Vivaxin genes encode highly immunogenic non-variant antigens unique to the Trypanosoma vivax cell-surface

Robin Flynn

Research output: Other contribution


Trypanosoma vivax is a unicellular hemoparasite, and a principal cause of animal African trypanosomiasis (AAT), a vector-borne and potentially fatal disease of livestock across sub-Saharan Africa. Previously, we identified diverse T. vivax-specific genes that were predicted to encode cell surface proteins. Here, we examine the immune responses of naturally and experimentally infected hosts to many of these unique parasite antigens, to identify immunogens that could become vaccine candidates. Immunoprofiling of host serum showed that one particular family (Fam34) elicits a consistent IgG antibody response. This gene family, which we now call Vivaxin, encodes at least 124 transmembrane glycoproteins that display quite distinct expression profiles and patterns of genetic variation. We focused on one gene (viv-β8) that is among the most immunogenic and highly expressed but displays minimal polymorphism. VIVβ8 was localized across the cell body and flagellar membrane, suggesting that vivaxin is substantial family of novel surface proteins.

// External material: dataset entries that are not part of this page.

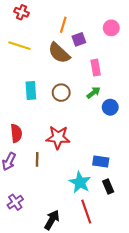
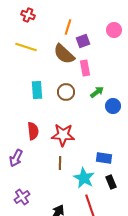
pink rectangle: (96, 68) -> (85, 68), moved
red semicircle: (16, 133) -> (33, 131), moved
brown line: (37, 159) -> (60, 163), moved

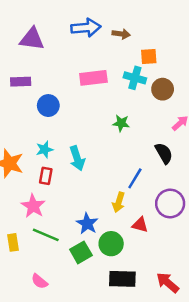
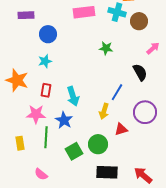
cyan star: (44, 149) -> (45, 61), moved
cyan arrow: (77, 158) -> (73, 96), moved
pink star: (33, 206) -> (36, 114), turned -30
blue star: (87, 224) -> (64, 120), moved
red triangle: (140, 225) -> (121, 129), turned -32
green line: (46, 235) -> (46, 137), turned 70

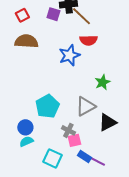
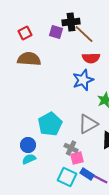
blue star: (69, 55) -> (83, 80), moved
cyan square: (52, 158) -> (67, 177), moved

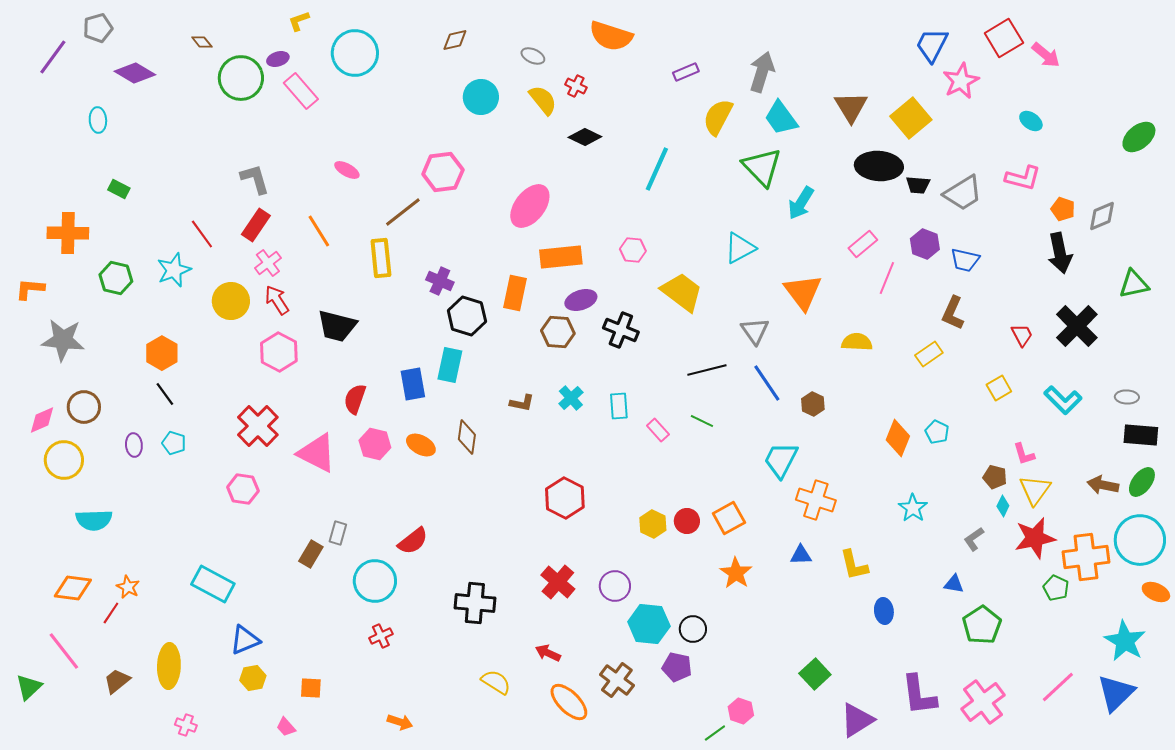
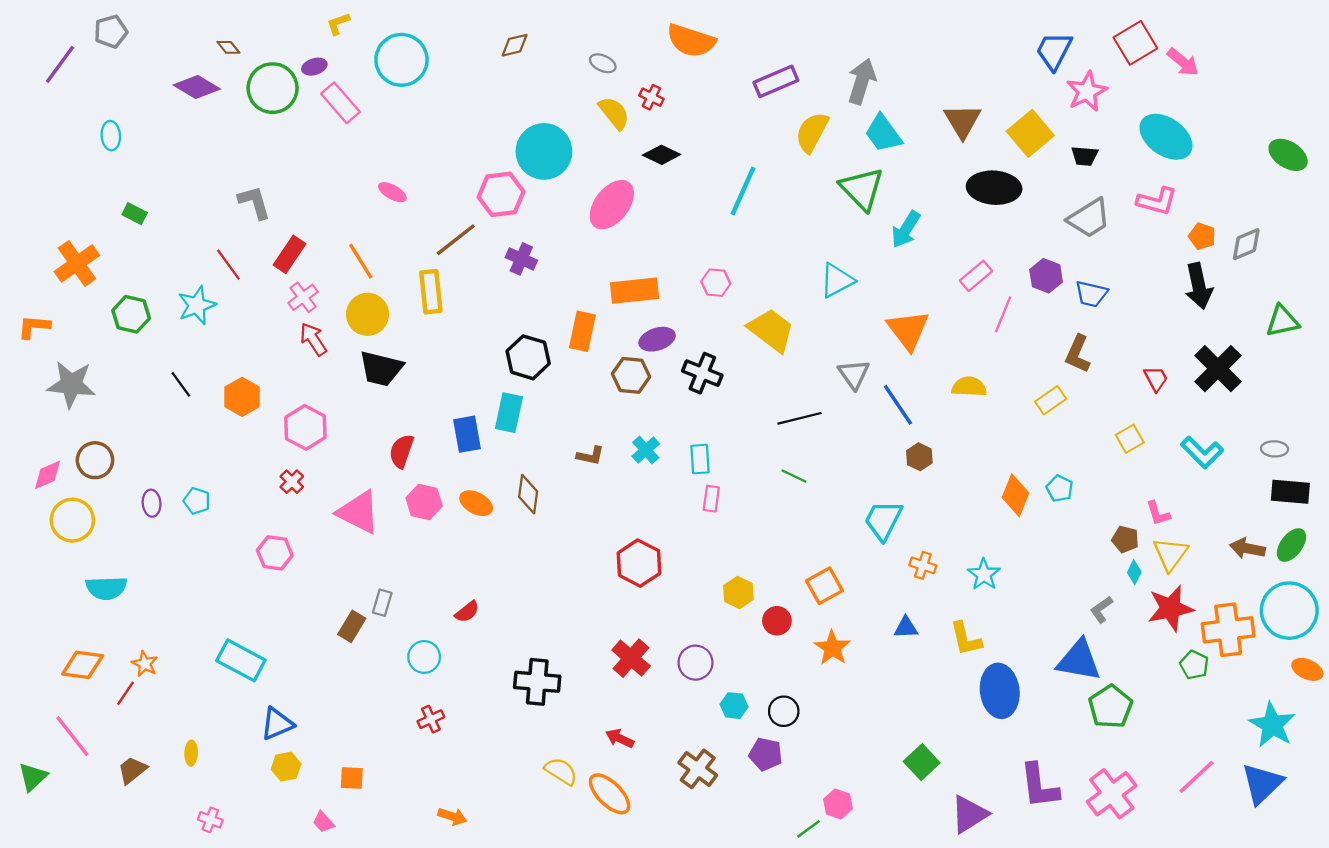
purple rectangle: (686, 72) -> (776, 81), size x1.5
purple diamond: (135, 73) -> (197, 87), moved
cyan circle: (481, 97) -> (544, 151), moved, size x1.4
cyan ellipse: (1031, 121) -> (1166, 137), size x2.0
green ellipse: (1139, 137) -> (1288, 155), turned 72
gray L-shape: (255, 179) -> (254, 202), moved
black trapezoid: (918, 185) -> (1085, 156), moved
pink ellipse: (530, 206) -> (612, 205), moved
orange cross: (68, 233) -> (77, 263), turned -36
purple cross: (440, 281) -> (521, 259), moved
yellow circle: (231, 301) -> (368, 314), moved
pink hexagon: (279, 352) -> (305, 427), moved
orange hexagon: (162, 353) -> (242, 397), moved
blue line: (767, 383) -> (898, 405), moved
black line: (165, 394) -> (181, 384), moved
red cross: (258, 426) -> (292, 482), size x0.5
pink rectangle: (658, 430) -> (711, 499), moved, turned 50
orange cross: (816, 500) -> (923, 565), size x0.6
cyan star: (913, 508) -> (984, 574), moved
red circle: (687, 521) -> (777, 621), moved
red semicircle: (413, 541) -> (467, 612), size x0.7
cyan circle: (375, 581) -> (424, 657), size x0.7
blue triangle: (954, 584) -> (1079, 660), size x2.0
blue ellipse: (884, 611) -> (1000, 691), size x1.8
cyan hexagon: (649, 624) -> (734, 706), size x0.6
yellow ellipse: (169, 666) -> (191, 753), size x0.5
orange ellipse: (569, 702) -> (610, 794), moved

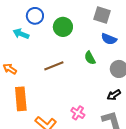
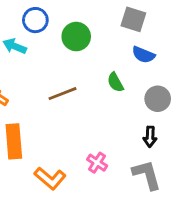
black arrow: (114, 95) -> (150, 137), turned -56

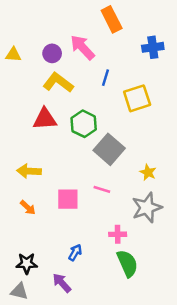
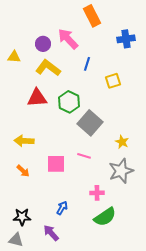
yellow triangle: (13, 55) -> (14, 57), moved
yellow square: (137, 98) -> (113, 81), size x0.7
green semicircle: (127, 263) -> (105, 217), turned 80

Although vaccination of mice with VIVβ8 adjuvanted with Quil-A elicits a strong, balanced immune response and delays parasite proliferation in some animals, ultimately, it does not prevent disease. However, our phylogenetic analysis shows vivaxin includes other antigens shown to induce immunity against T. vivax. Thus, the introduction of vivaxin represents an important advance in our understanding of the T. vivax cell surface. Besides being a source of proven and promising vaccine antigens, the gene family is clearly an important component of the parasite glycocalyx, with potential to influence the host-parasite interaction.